Copy out every line of the records in which "Mile" can be found.
Materials provided START
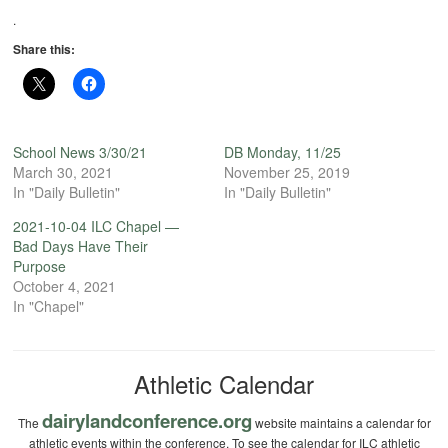
.
Share this:
School News 3/30/21
DB Monday, 11/25
March 30, 2021
November 25, 2019
In "Daily Bulletin"
In "Daily Bulletin"
2021-10-04 ILC Chapel —
Bad Days Have Their
Purpose
October 4, 2021
In "Chapel"
Athletic Calendar
dairylandconference.org
The
website maintains a calendar for
athletic events within the conference. To see the calendar for ILC athletic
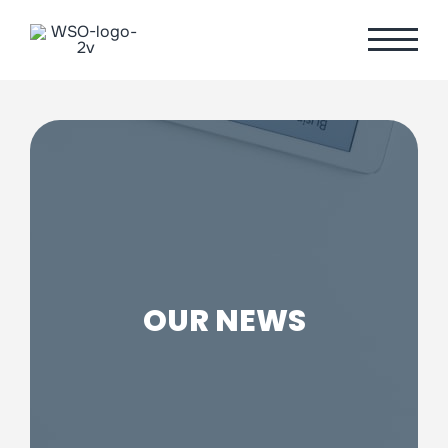
Skip
to
content
OUR NEWS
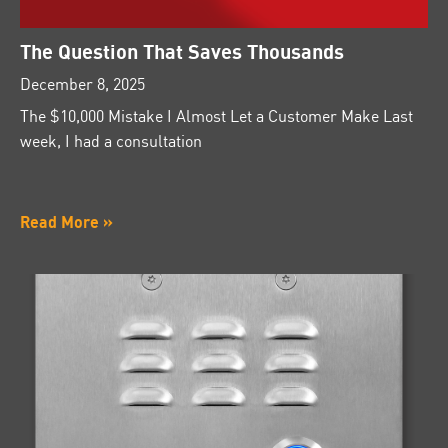
The Question That Saves Thousands
December 8, 2025
The $10,000 Mistake I Almost Let a Customer Make Last
week, I had a consultation
Read More »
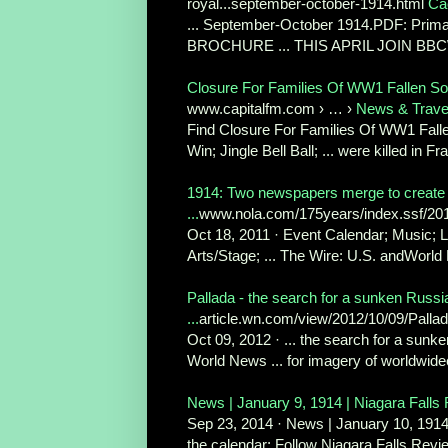
royal...september-october-1914.html
Ca
... September-October 1914.PDF: Pr
BROCHURE ... THIS APRIL JOIN B
Closure For Families Of WW1 Fallen Sol
www.capitalfm.com › … ›
News & Trave
Find Closure For Families Of WW1 Falle
Win; Jingle Bell Ball; ... were killed in Fr
1914: Two newspapers merge to create
...
www.nola.com/175years/index.ssf/201
Oct 18, 2011 · Event Calendar; Music; L
Arts/Stage; ... The Wire: U.S. andWorld
Pallada - the search for a sunken Russi
...
article.wn.com/view/2012/10/09/Palla
Oct 09, 2012 · ... the search for a sunk
World News ... for imagery of worldwidee
News | January 9, 1914 | Niagara Falls
Sep 23, 2014 · News | January 10, 1914 
the calendar; Follow Niagara Falls Revi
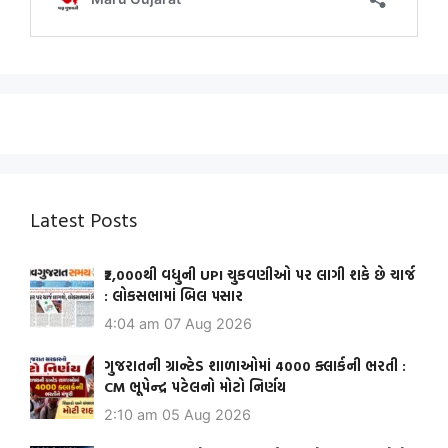
Latest Posts
₹2,000થી વધુની UPI ચુકવણીઓ પર લાગી શકે છે ચાર્જ
: લોકસભામાં બિલ પસાર
4:04 am
07 Aug 2026
ગુજરાતની ગ્રાન્ટેડ શાળાઓમાં 4000 ક્લાર્કની ભરતી :
CM ભૂપેન્દ્ર પટેલનો મોટો નિર્ણય
2:10 am
05 Aug 2026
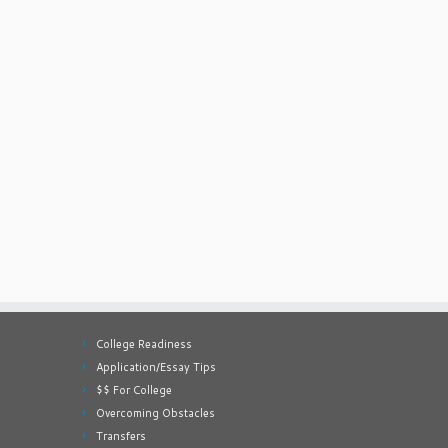
College Readiness
Application/Essay Tips
$$ For College
Overcoming Obstacles
Transfers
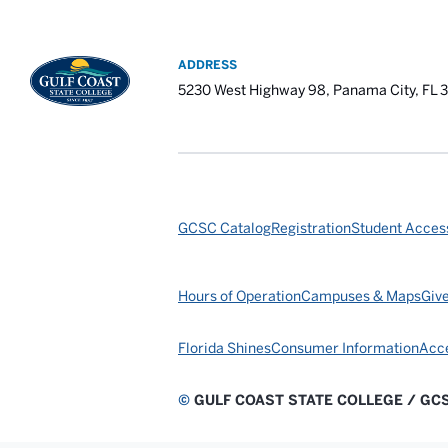
ADDRESS
5230 West Highway 98, Panama City, FL 
GCSC Catalog
Registration
Student Access
Hours of Operation
Campuses & Maps
Giv
Florida Shines
Consumer Information
Acce
©
GULF COAST STATE COLLEGE / GC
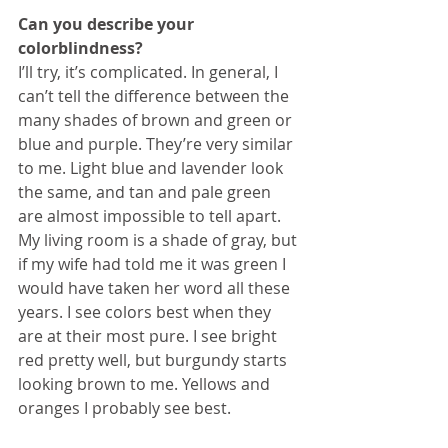
Can you describe your 
colorblindness?
I’ll try, it’s complicated. In general, I 
can’t tell the difference between the 
many shades of brown and green or 
blue and purple. They’re very similar 
to me. Light blue and lavender look 
the same, and tan and pale green 
are almost impossible to tell apart. 
My living room is a shade of gray, but 
if my wife had told me it was green I 
would have taken her word all these 
years. I see colors best when they 
are at their most pure. I see bright 
red pretty well, but burgundy starts 
looking brown to me. Yellows and 
oranges I probably see best.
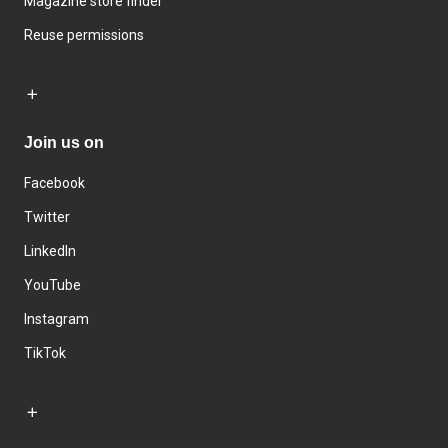
Magazine store finder
Reuse permissions
Join us on
Facebook
Twitter
LinkedIn
YouTube
Instagram
TikTok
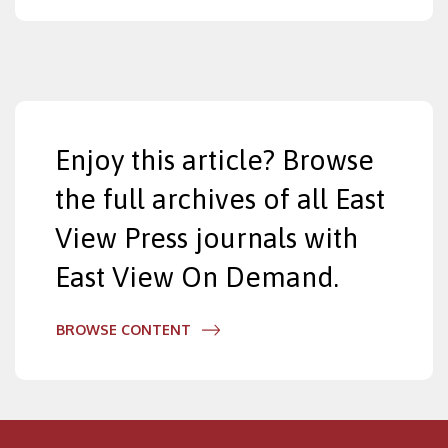
Enjoy this article? Browse
the full archives of all East
View Press journals with
East View On Demand.
BROWSE CONTENT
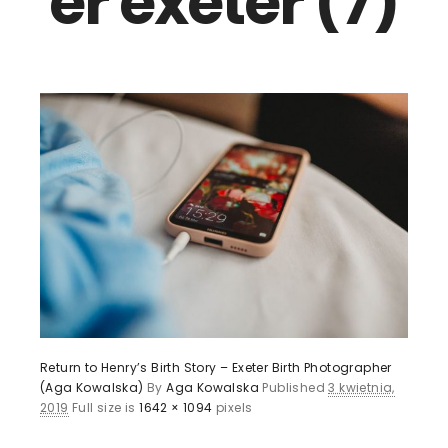
er exeter (7)
Return to Henry’s Birth Story – Exeter Birth Photographer
(Aga Kowalska)
By
Aga Kowalska
Published
3 kwietnia,
2019
Full size is
1642 × 1094
pixels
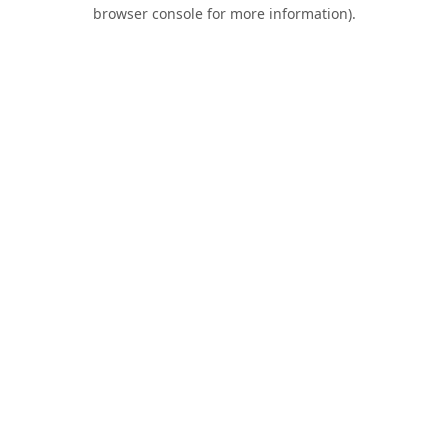
browser console for more information).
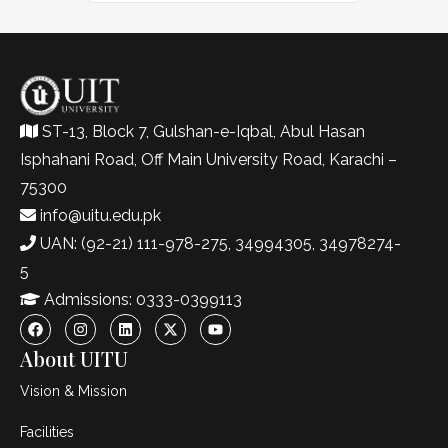
ST-13, Block 7, Gulshan-e-Iqbal, Abul Hasan
Isphahani Road, Off Main University Road, Karachi –
75300
info@uitu.edu.pk
UAN: (92-21) 111-978-275, 34994305, 34978274-
5
Admissions: 0333-0399113
About UITU
Vision & Mission
Facilities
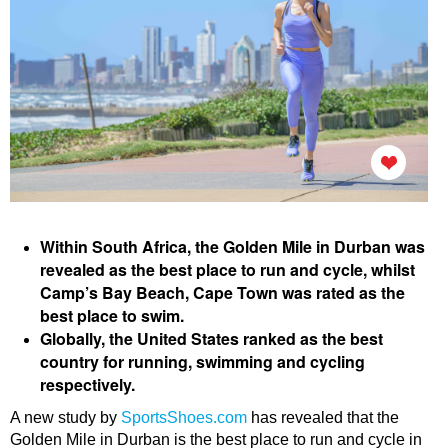
Within South Africa, the Golden Mile in Durban was
revealed as the best place to run and cycle, whilst
Camp’s Bay Beach, Cape Town was rated as the
best place to swim.
Globally, the United States ranked as the best
country for running, swimming and cycling
respectively.
A new study by
SportsShoes.com
has revealed that the
Golden Mile in Durban is the best place to run and cycle in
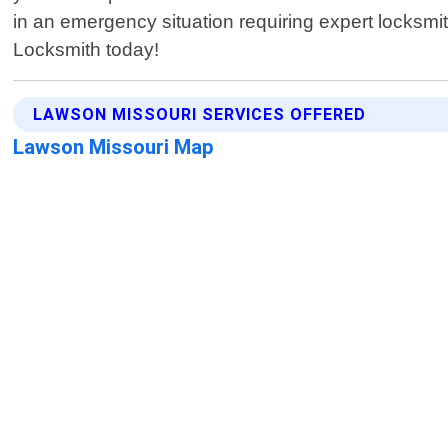
in an emergency situation requiring expert locksm
Locksmith today!
LAWSON MISSOURI SERVICES OFFERED
Lawson Missouri Map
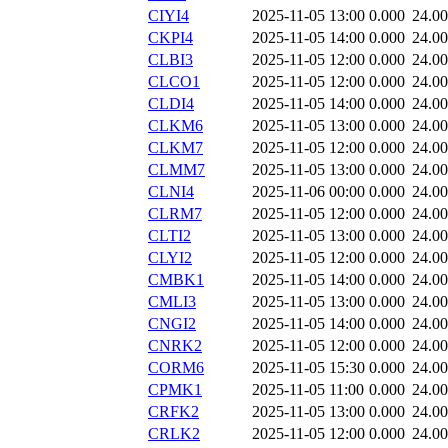
CIYI4
2025-11-05 13:00
0.000
24.0
CKPI4
2025-11-05 14:00
0.000
24.0
CLBI3
2025-11-05 12:00
0.000
24.0
CLCO1
2025-11-05 12:00
0.000
24.0
CLDI4
2025-11-05 14:00
0.000
24.0
CLKM6
2025-11-05 13:00
0.000
24.0
CLKM7
2025-11-05 12:00
0.000
24.0
CLMM7
2025-11-05 13:00
0.000
24.0
CLNI4
2025-11-06 00:00
0.000
24.0
CLRM7
2025-11-05 12:00
0.000
24.0
CLTI2
2025-11-05 13:00
0.000
24.0
CLYI2
2025-11-05 12:00
0.000
24.0
CMBK1
2025-11-05 14:00
0.000
24.0
CMLI3
2025-11-05 13:00
0.000
24.0
CNGI2
2025-11-05 14:00
0.000
24.0
CNRK2
2025-11-05 12:00
0.000
24.0
CORM6
2025-11-05 15:30
0.000
24.0
CPMK1
2025-11-05 11:00
0.000
24.0
CRFK2
2025-11-05 13:00
0.000
24.0
CRLK2
2025-11-05 12:00
0.000
24.0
Materials provided END
» **Your response**:
Within South Africa, the Golden Mile in Durban was
Golden Mile in Durban is the best place to run and cycle in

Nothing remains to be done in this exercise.